For a capable multiqueue setup, this atomic int is the only shared
state between applications accessing the device for O_DIRECT, and it
presents a scaling wall for that. In my testing, as much as 30% of
system time is spent incrementing and decrementing this value. A mixed
read/write workload improved from ~2.5M IOPS to ~9.6M IOPS, with
better latencies too.
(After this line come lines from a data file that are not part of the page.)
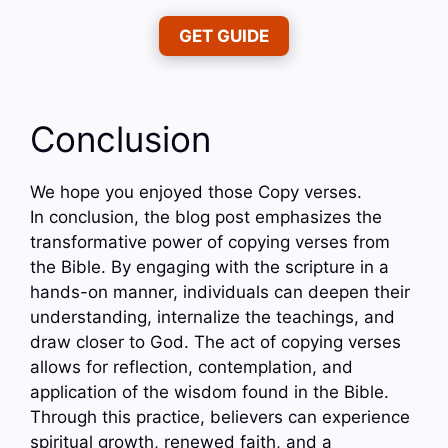
GET GUIDE
Conclusion
We hope you enjoyed those Copy verses.
In conclusion, the blog post emphasizes the
transformative power of copying verses from
the Bible. By engaging with the scripture in a
hands-on manner, individuals can deepen their
understanding, internalize the teachings, and
draw closer to God. The act of copying verses
allows for reflection, contemplation, and
application of the wisdom found in the Bible.
Through this practice, believers can experience
spiritual growth, renewed faith, and a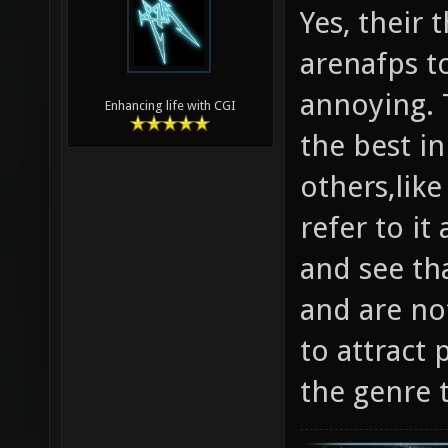
Yes, their
arenafps to
annoying. T
Enhancing life with CGI
the best in
others,like
refer to it
and see tha
and are not
to attract 
the genre 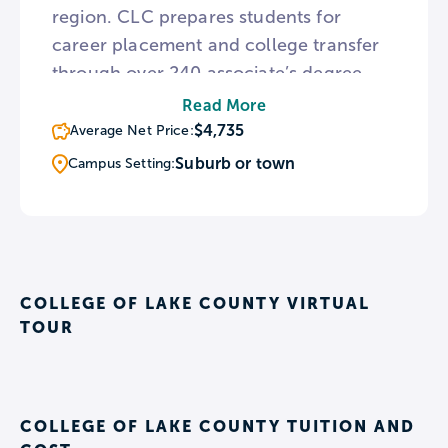
region. CLC prepares students for
career placement and college transfer
through over 240 associate’s degree
and certificate programs, with the
Read More
opportunity to earn credit through prior
$4,735
Average Net Price:
learning experiences. CLC maintains
Suburb or town
Campus Setting:
articulation agreements with over 20
colleges and universities throughout the
country, including Robert Morris
University, Columbia College of
Missouri, and more.
COLLEGE OF LAKE COUNTY VIRTUAL
TOUR
COLLEGE OF LAKE COUNTY TUITION AND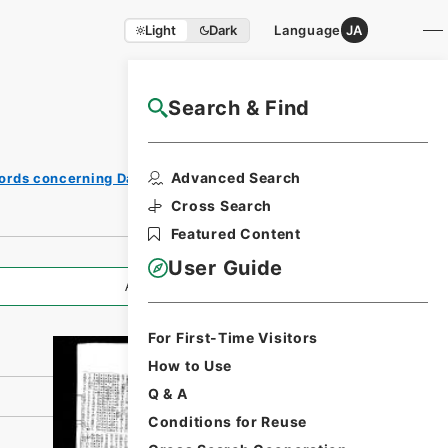
Light
Dark
Language
JA
Search & Find
NAJ Website User Guide
Print
Advanced Search
ords concerning Dajokan/Cabinet
Request
Form
Cross Search
Featured Content
User Guide
All Information
For First-Time Visitors
How to Use
Q & A
Conditions for Reuse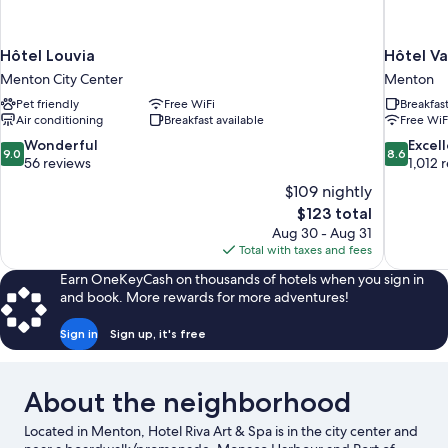
Hôtel Louvia
Hôtel V
Menton City Center
Menton
Pet friendly
Free WiFi
Breakfas
Air conditioning
Breakfast available
Free WiF
9.0
8.6
Wonderful
Excel
9.0
8.6
out
out
56 reviews
1,012 
of
of
$109 nightly
10,
10,
The
$123 total
Wonderful,
Excellent,
price
Aug 30 - Aug 31
56
1,012
is
Total with taxes and fees
reviews
reviews
$123
Earn OneKeyCash on thousands of hotels when you sign in
and book. More rewards for more adventures!
Sign in
Sign up, it's free
About the neighborhood
Located in Menton, Hotel Riva Art & Spa is in the city center and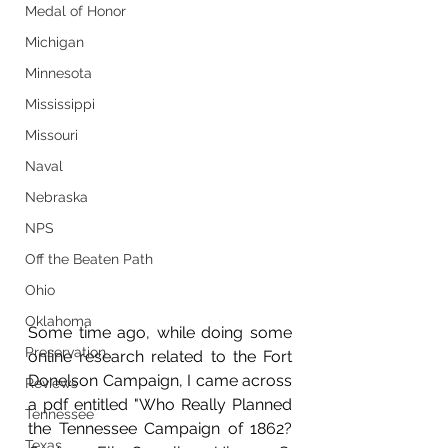
Medal of Honor
Michigan
Minnesota
Mississippi
Missouri
Naval
Nebraska
NPS
Off the Beaten Path
Ohio
Oklahoma
Some time ago, while doing some 
Preservation
online research related to the Fort 
Donelson Campaign, I came across 
Reviews
a pdf entitled "Who Really Planned 
Tennessee
the Tennessee Campaign of 1862? 
Texas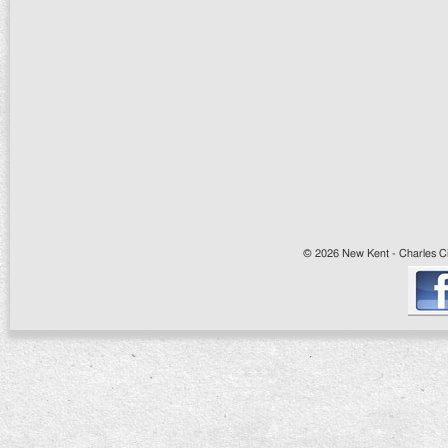
© 2026 New Kent - Charles Cit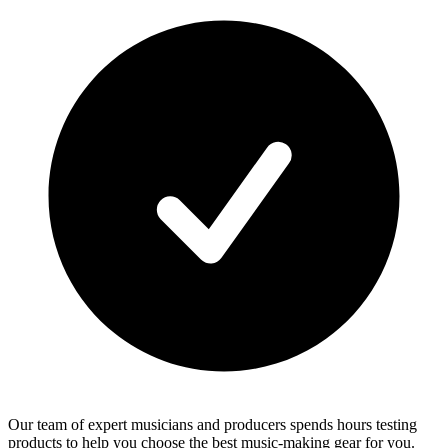
Our team of expert musicians and producers spends hours testing
products to help you choose the best music-making gear for you.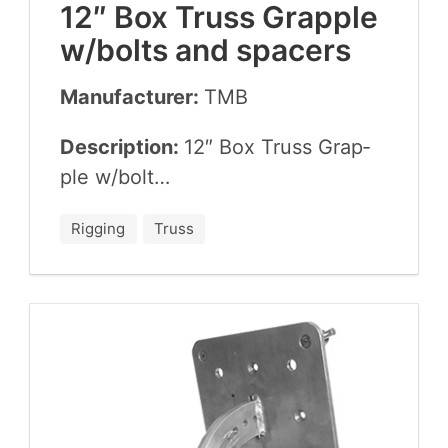
12
″ Box Truss Grap­ple
w/​bolts and spacers
Manufacturer:
TMB
Description:
12
″ Box Truss Grap­
ple w/​bolt…
Rigging
Truss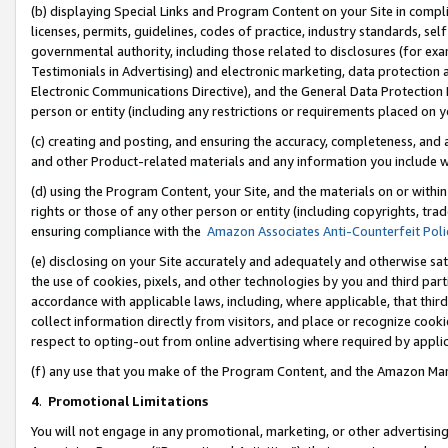
(b) displaying Special Links and Program Content on your Site in compl
licenses, permits, guidelines, codes of practice, industry standards, se
governmental authority, including those related to disclosures (for ex
Testimonials in Advertising) and electronic marketing, data protection 
Electronic Communications Directive), and the General Data Protecti
person or entity (including any restrictions or requirements placed on y
(c) creating and posting, and ensuring the accuracy, completeness, and 
and other Product-related materials and any information you include wi
(d) using the Program Content, your Site, and the materials on or within
rights or those of any other person or entity (including copyrights, trad
ensuring compliance with the
Amazon Associates Anti-Counterfeit Poli
(e) disclosing on your Site accurately and adequately and otherwise sat
the use of cookies, pixels, and other technologies by you and third part
accordance with applicable laws, including, where applicable, that thir
collect information directly from visitors, and place or recognize cooki
respect to opting-out from online advertising where required by appli
(f) any use that you make of the Program Content, and the Amazon Mar
4
.
Promotional Limitations
You will not engage in any promotional, marketing, or other advertising a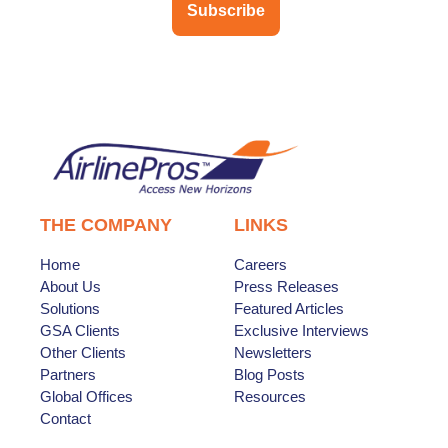
Subscribe
THE COMPANY
LINKS
Home
Careers
About Us
Press Releases
Solutions
Featured Articles
GSA Clients
Exclusive Interviews
Other Clients
Newsletters
Partners
Blog Posts
Global Offices
Resources
Contact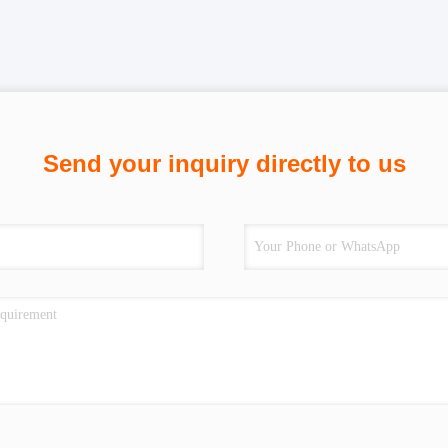
Send your inquiry directly to us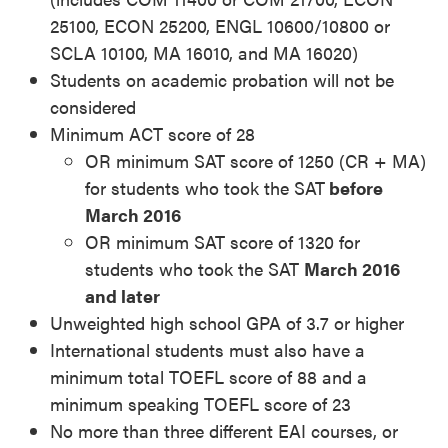
25100, ECON 25200, ENGL 10600/10800 or
SCLA 10100, MA 16010, and MA 16020)
Students on academic probation will not be
considered
Minimum ACT score of 28
OR minimum SAT score of 1250 (CR + MA)
for students who took the SAT
before
March 2016
OR minimum SAT score of 1320 for
students who took the SAT
March 2016
and later
Unweighted high school GPA of 3.7 or higher
International students must also have a
minimum total TOEFL score of 88 and a
minimum speaking TOEFL score of 23
No more than three different EAI courses, or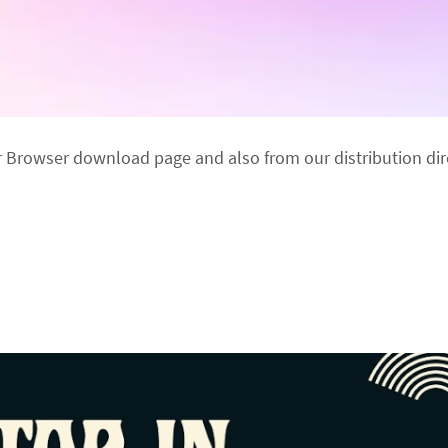
r Browser download page and also from our distribution dir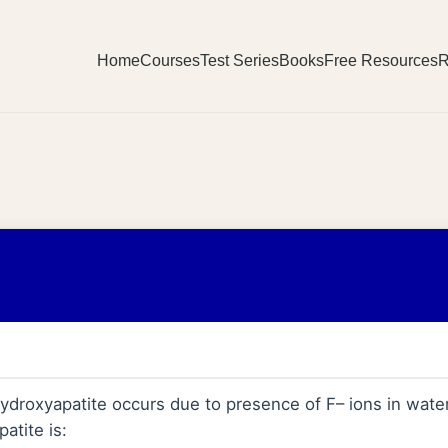
Home
Courses
Test Series
Books
Free Resources
R
ydroxyapatite occurs due to presence of F– ions in water
atite is: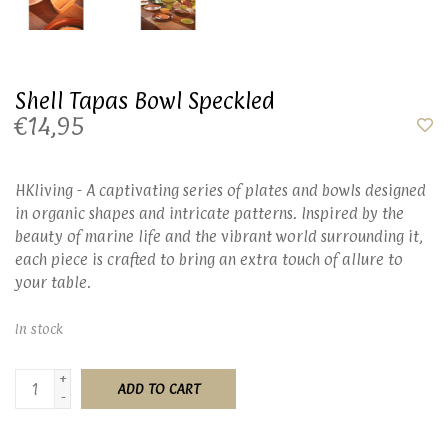
Shell Tapas Bowl Speckled
€14,95
HKliving - A captivating series of plates and bowls designed
in organic shapes and intricate patterns. Inspired by the
beauty of marine life and the vibrant world surrounding it,
each piece is crafted to bring an extra touch of allure to
your table.
In stock
+
ADD TO CART
-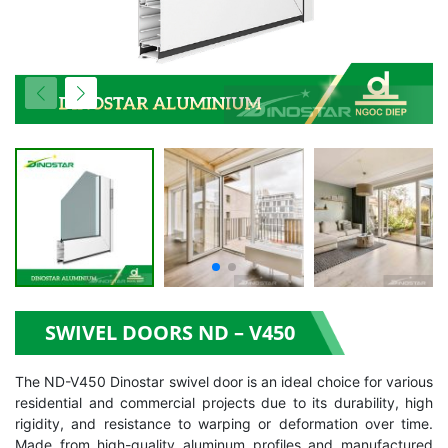
SWIVEL DOORS ND – V450
The ND-V450 Dinostar swivel door is an ideal choice for various
residential and commercial projects due to its durability, high
rigidity, and resistance to warping or deformation over time.
Made from high-quality aluminum profiles and manufactured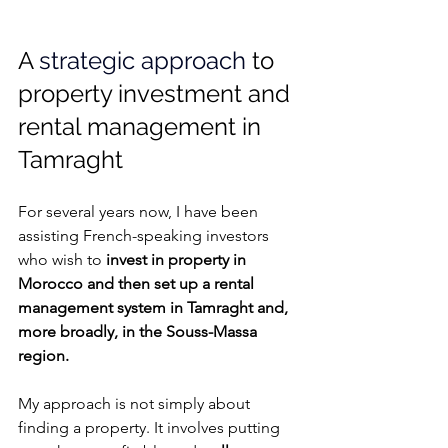
A 
strategic approach
 to 
property investment and 
rental management in 
Tamraght
For several years now, I have been 
assisting French-speaking investors 
who wish to
 invest in property in 
Morocco and then set up a rental 
management system in Tamraght and, 
more broadly, in the Souss-Massa 
region.
My approach is not simply about 
finding a property. It involves putting 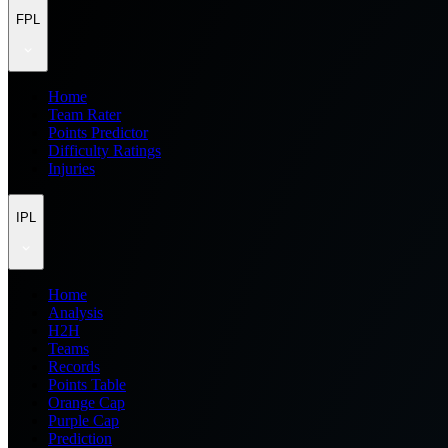
FPL
Home
Team Rater
Points Predictor
Difficulty Ratings
Injuries
IPL
Home
Analysis
H2H
Teams
Records
Points Table
Orange Cap
Purple Cap
Prediction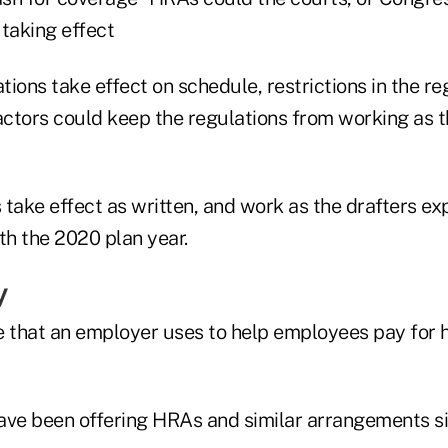
 taking effect
ations take effect on schedule, restrictions in the r
actors could keep the regulations from working as t
s take effect as written, and work as the drafters exp
th the 2020 plan year.
y
e that an employer uses to help employees pay for 
ave been offering HRAs and similar arrangements si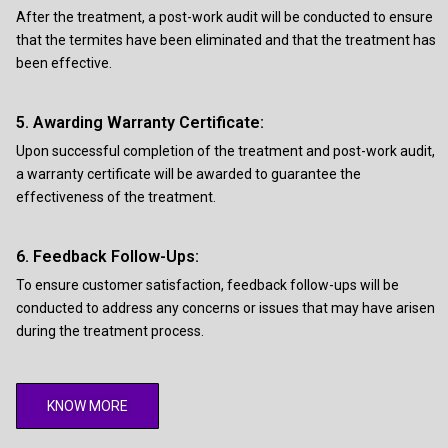
After the treatment, a post-work audit will be conducted to ensure
that the termites have been eliminated and that the treatment has
been effective.
5. Awarding Warranty Certificate:
Upon successful completion of the treatment and post-work audit,
a warranty certificate will be awarded to guarantee the
effectiveness of the treatment.
6. Feedback Follow-Ups:
To ensure customer satisfaction, feedback follow-ups will be
conducted to address any concerns or issues that may have arisen
during the treatment process.
KNOW MORE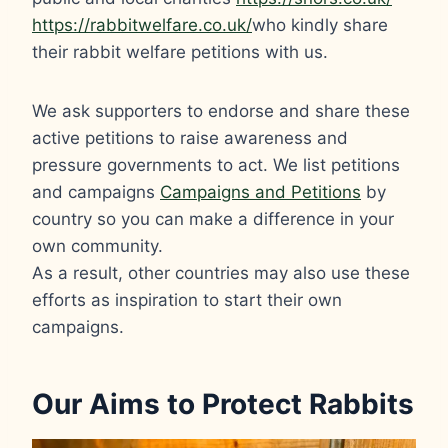
https://rabbitwelfare.co.uk/
who kindly share
their rabbit welfare petitions with us.
We ask supporters to endorse and share these
active petitions to raise awareness and
pressure governments to act. We list petitions
and campaigns
Campaigns and Petitions
by
country so you can make a difference in your
own community.
As a result, other countries may also use these
efforts as inspiration to start their own
campaigns.
Our Aims to Protect Rabbits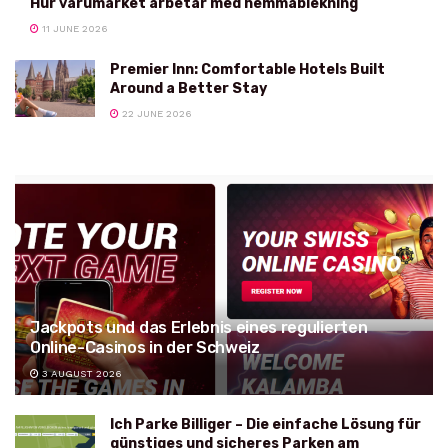
Hur varumärket arbetar med hemmablekning
11 JUNE 2026
Premier Inn: Comfortable Hotels Built
Around a Better Stay
22 JUNE 2026
Jackpots und das Erlebnis eines regulierten
Online-Casinos in der Schweiz
3 AUGUST 2026
Ich Parke Billiger – Die einfache Lösung für
günstiges und sicheres Parken am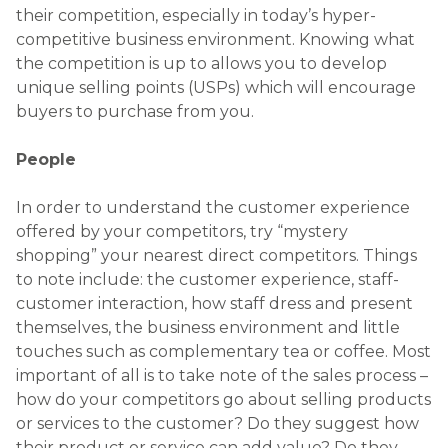
their competition, especially in today’s hyper-
competitive business environment. Knowing what
the competition is up to allows you to develop
unique selling points (USPs) which will encourage
buyers to purchase from you.
People
In order to understand the customer experience
offered by your competitors, try “mystery
shopping” your nearest direct competitors. Things
to note include: the customer experience, staff-
customer interaction, how staff dress and present
themselves, the business environment and little
touches such as complementary tea or coffee. Most
important of all is to take note of the sales process –
how do your competitors go about selling products
or services to the customer? Do they suggest how
their product or service can add value? Do they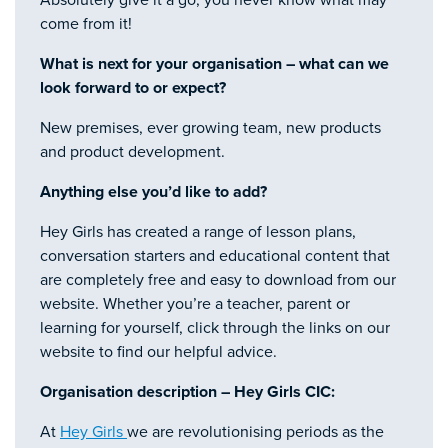
come from it!
What is next for your organisation – what can we
look forward to or expect?
New premises, ever growing team, new products
and product development.
Anything else you’d like to add?
Hey Girls has created a range of lesson plans,
conversation starters and educational content that
are completely free and easy to download from our
website. Whether you’re a teacher, parent or
learning for yourself, click through the links on our
website to find our helpful advice.
Organisation description – Hey Girls CIC:
At
Hey Girls
we are revolutionising periods as the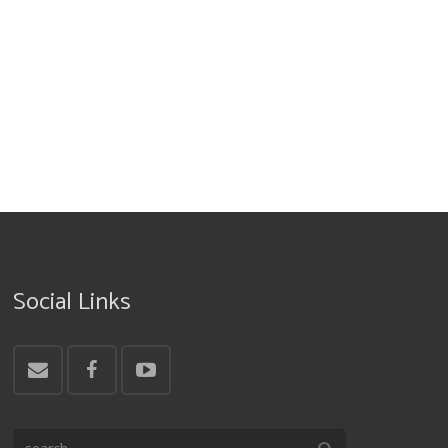
Social Links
Before:
clat percentiles (usec):
| 1.00th=[ 33], 5.00th=[ 34], 10.00th=[ 34], 20.00th=[ 34],
| 30.00th=[ 34], 40.00th=[ 34], 50.00th=[ 35], 60.00th=[ 35],
| 70.00th=[ 35], 80.00th=[ 35], 90.00th=[ 37], 95.00th=[ 80],
| 99.00th=[ 98], 99.50th=[ 151], 99.90th=[ 155], 99.95th=[ 155],
| 99.99th=[ 165]
After:
clat percentiles (usec):
| 1.00th=[ 95], 5.00th=[ 108], 10.00th=[ 129], 20.00th=[ 149],
| 30.00th=[ 155], 40.00th=[ 161], 50.00th=[ 167], 60.00th=[ 171],
| 70.00th=[ 177], 80.00th=[ 185], 90.00th=[ 201], 95.00th=[ 270],
| 99.00th=[ 390], 99.50th=[ 398], 99.90th=[ 418], 99.95th=[ 422],
| 99.99th=[ 438]
In other setups, Robert Elliott reported seeing good performance
improvements:
https://lkml.org/lkml/2015/4/3/557
The more applications accessing the device, the worse it gets.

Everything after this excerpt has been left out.